Again this pledge was reiterated last week at the 19th Asia-Pacific Economic Cooperation (APEC) Economic Leaders Meeting in Honolulu, Hawaii adding 11 new countries to the commitment (The APEC countries first announced this pledge in 2009 following the G20 Pittsburgh meeting.)
This reaffirmation by the G20 and APEC is a positive development and an important one if we are to ever make clean energy competitive, but the time has come to move from noble ambitions toward tangible steps. As states face serious fiscal constraints, volatile energy prices, energy security concerns and a need to cut increasing carbon dioxide emissions, now is an opportune moment to capitalize on the benefits projected from a phase out of inefficient fossil fuels subsidies.
Most APEC and G20 nations provide some sort of financial assistance to reduce prices for fossil fuels. According to the 2011 IEA World Energy Outlook, in 2010 $409 billion was spent on fossil fuel subsidies – almost $110 billion higher than in 2009 – which can be attributed to the steep rise in global energy prices. In comparison, the IEA estimated that in order to achieve 450ppm or 550ppm, clean energy annual investment to 2030 would need to be $379 billion or $542 billion, respectively.

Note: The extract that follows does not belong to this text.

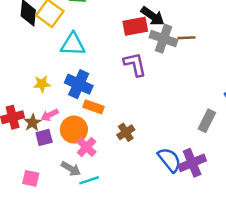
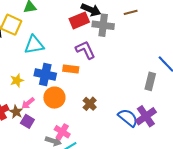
brown line: (186, 38) -> (131, 12), moved
orange rectangle: (93, 107) -> (71, 69), moved
orange circle: (74, 130) -> (54, 98), moved
purple square: (44, 137) -> (27, 121), turned -32
pink cross: (87, 147) -> (62, 132), moved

If left unchecked the IEA predicts this figure could reach as high as $660 billion in 2020, or 0.7% of global GDP, illustrating the enormous cost of inaction. In addition to being a painful financial burden to state budgets, fossil fuel subsidies encourage the wasteful consumption of energy, exacerbate energy security issues with increased reliance on imports, distort markets, increase CO2 emissions, and tilt the balance away from clean energy investments. Moreover, the intended benefits of these subsidies such as promoting economic development and improving energy access to the world’s poor may be overstated; according to the IEA only 8% of the $409 billion spent on fossil-fuel subsides in 2010 went to the poorest 20% of the population.

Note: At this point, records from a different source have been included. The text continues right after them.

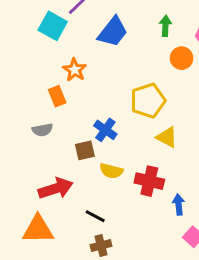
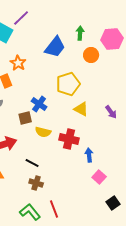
blue trapezoid: (113, 32) -> (55, 47), moved
brown cross: (101, 246) -> (36, 183), turned 32

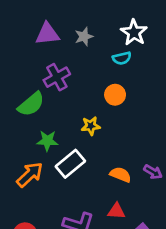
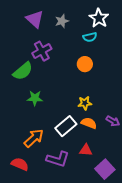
purple triangle: (47, 34) -> (35, 19), turned 48
yellow star: (91, 126) -> (85, 103), moved
white rectangle: (70, 164) -> (66, 126), moved
orange arrow: (30, 175) -> (34, 138), moved

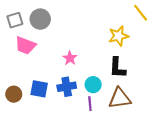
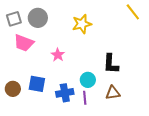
yellow star: (118, 36) -> (82, 24), moved
pink star: (70, 58) -> (58, 55), moved
blue cross: (67, 87) -> (65, 93), moved
brown triangle: (120, 98) -> (113, 93), size x0.7

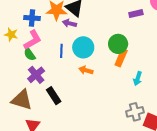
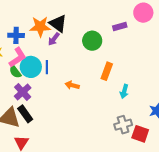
purple arrow: (69, 23) -> (54, 39), turned -64
green circle: (118, 44) -> (92, 41), moved
cyan circle: (83, 47) -> (31, 67), moved
black rectangle: (54, 96) -> (25, 114), moved

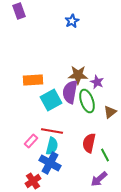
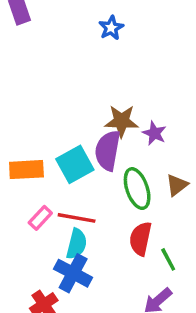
orange rectangle: (33, 80) -> (26, 170), moved
green ellipse: (87, 101) -> (137, 189), moved
pink rectangle: (31, 141) -> (40, 218), moved

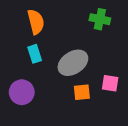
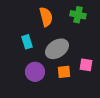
orange semicircle: (36, 22) -> (46, 17), moved
purple circle: (22, 92) -> (35, 72), moved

The benefits of phasing out fossil-fuel subsidies are not difficult to discern-according to a recently published report by the OECD, “subsidy reforms increase GDP in OECD countries and even more in non-OECD countries although the resulting world GDP gain should be rather modest and below 1% in the longer term.” By IEA estimates they could slash growth in energy demand by 4.1%, reduce growth in oil demand by 3.7% mb/d and cut growth in CO2 emissions by 1.7 Gt by 2020, providing states with some much needed financial relief from high energy prices while reducing soaring emissions. However, implementing reform will require states to overcome some formidable challenges, not least, finding a common definition of what constitutes an inefficient fossil fuel subsidy and disclosing that information, something developed countries have been reluctant to do. In order to promote international coordination on this issue, transparency and standardizing subsidy information are critical first steps.
There has been progress cataloguing government policies that support fossil fuels, filling an important information gap, and paving the way for further action. In 2011 the IEA, OPEC, OECD and the World Bank released a “joint report on the fossil-fuel and other energy subsides: An update of the G20 Pittsburgh and Toronto Commitments.” and the OECD released the first-ever Inventory of Estimated Budgetary Support and Tax Expenditures For Fossil Fuels; a regularly updated report that provides detailed information on over 250 mechanisms that support fossil fuel production and use in OECD countries.
These publications and online databases not only serve as an important focal point of information but demonstrate that a growing number of countries are already implementing meaningful subsidy reform and benefiting from the environmental and economic rewards. There has been progress since the G20’s initial pledge in 2009, but the bulk of the work is yet to be done and the full positive impacts yet to be realized.